A bullet of 10 g of mass and 1000 m/sec of velocity travels upward colliding a block 0f 5 kg of mass at rest. The bullet passes through center of mass of the block. Assume that very short time is needed during the collision.

a) Find the velocity of the block after collision, if the velocity of the bullet as it leaves the block is 400 m/sec !

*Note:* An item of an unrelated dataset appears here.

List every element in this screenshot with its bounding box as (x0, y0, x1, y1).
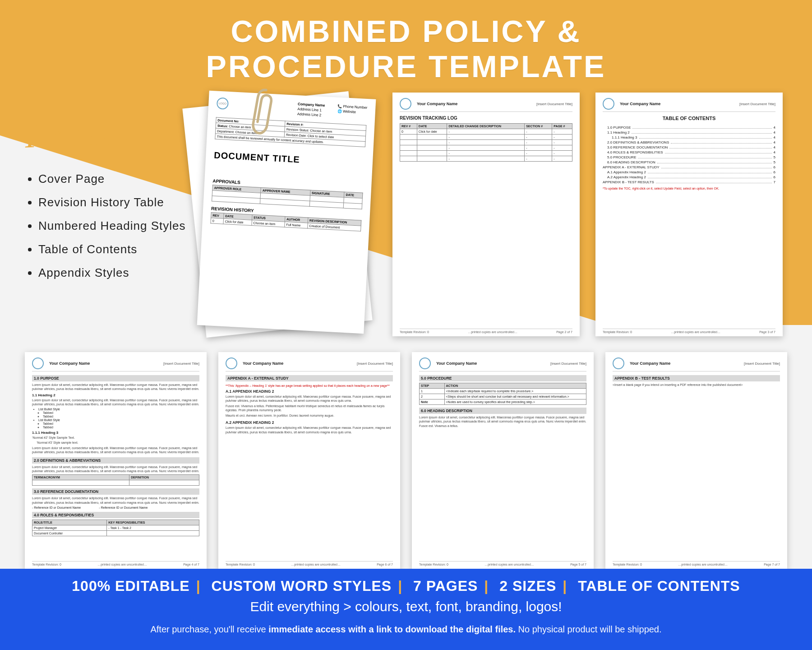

b) Find the maximum heigth of the block! c) Find the loss of origin kinetic energy in this collision! Use the acceleration due to gravity g = 10 m/s2. (Source: OSN 2008 District Selection /Indonesian Physics Olympiad)

 

Solution

a) The data bullet mass mp = 10 g = 0.01 kg block mass mb = 5 kg block velocity before collision vb = 0 m/s bullet velocity before collision vp = 1000 m/s bullets velocity after collision v'p = 400 m/s Using the conservation of linear momentum law we get: mpvp + mbvb = mpv'p + mbv'b (0.01)(1000) + (5)(0) = (0.01)(400) + (5)(v'b) 10 = 4 + 5v'b v'b = 6/5 = 1.2 m/s.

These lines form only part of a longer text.